A common error when making choropleth maps is to encode raw data values (such as population) rather than using normalized values (calculating population per square kilometre for example) to produce a density map.
Let’s make a map of annual population growth rate, that is the rate at which the number of individuals in a region increases in a given time period, expressed as a fraction of the initial population. These data comes from the Eurostat website. For an explanation of NUTS Levels (Nomenclature of Territorial Units for Statistics) see here.
# Compute the compound annual growth rate
nuts2.df$cagr <- (((nuts2.df$pop2008 / nuts2.df$pop1999)^(1/9)) - 1) * 100
# Set a custom color palette
cols <- carto.pal(pal1 = "green.pal", # first color gradient
n1 = 2, # number of colors in the first gradiant
pal2 = "red.pal", # second color gradient
n2 = 4) # number of colors in the second gradiant
# Plot a layer with the extent of the EU28 countries with only a background color
plot(nuts0.spdf, border = NA, col = NA, bg = "#A6CAE0")
# Plot non european space
plot(world.spdf, col = "#E3DEBF", border=NA, add=TRUE)

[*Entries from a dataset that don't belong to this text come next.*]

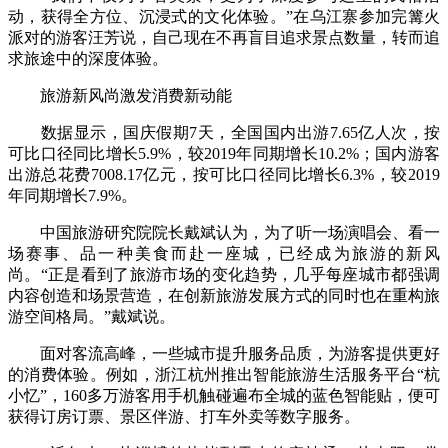
动，获得全方位、沉浸式的文化体验。”在乌江寨参加完篝火
派对的游客汪芳说，自己现在不再盲目追求景点数量，转而追
求旅途中的深度体验。
旅游新风尚激发消费新动能
数据显示，国庆假期7天，全国国内出游7.65亿人次，按
可比口径同比增长5.9%，较2019年同期增长10.2%；国内游客
出游总花费7008.17亿元，按可比口径同比增长6.3%，较2019
年同期增长7.9%。
中国旅游研究院院长戴斌认为，为了听一场演唱会、看一
场赛事、品一种美食而赴一座城，已经成为旅游的新风
尚。“正是看到了旅游市场的变化趋势，几乎每座城市都强调
内容创造和场景营造，在创新旅游发展方式的同时也在重构旅
游空间格局。”戴斌说。
面对客流高峰，一些城市提升服务品质，为游客提供更好
的消费体验。例如，浙江杭州推出智能旅游生活服务平台“杭
小忆”，160多万游客用手机触碰遍布全城的蓝色智能贴，便可
获得订房订票、景区伴游、打车外卖等数字服务。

# Plot the compound annual growth rate
choroLayer(spdf = nuts2.spdf, # SpatialPolygonsDataFrame of the regions
df = nuts2.df, # data frame with compound annual growth rate
var = "cagr", # compound annual growth rate field in df
breaks = c(-2.43,-1,0,0.5,1,2,3.1), # list of breaks
col = cols, # colors
border = "grey40", # color of the polygons borders
lwd = 0.5, # width of the borders
legend.pos = "right", # position of the legend
legend.title.txt = "Compound Annual\nGrowth Rate", # title of the legend
legend.values.rnd = 2, # number of decimal in the legend values
add = TRUE) # add the layer to the current plot
# Plot a layer of countries borders
plot(nuts0.spdf,border = "grey20", lwd=0.75, add=TRUE)
# Layout plot
layoutLayer(title = "Demographic Trends", author = "cartography",
sources = "Eurostat, 2008", frame = TRUE, col = NA,
scale = NULL,coltitle = "black",
south = TRUE) # add a south arrow
another version (just an example) could be:
# Where are more births than deaths in 2008?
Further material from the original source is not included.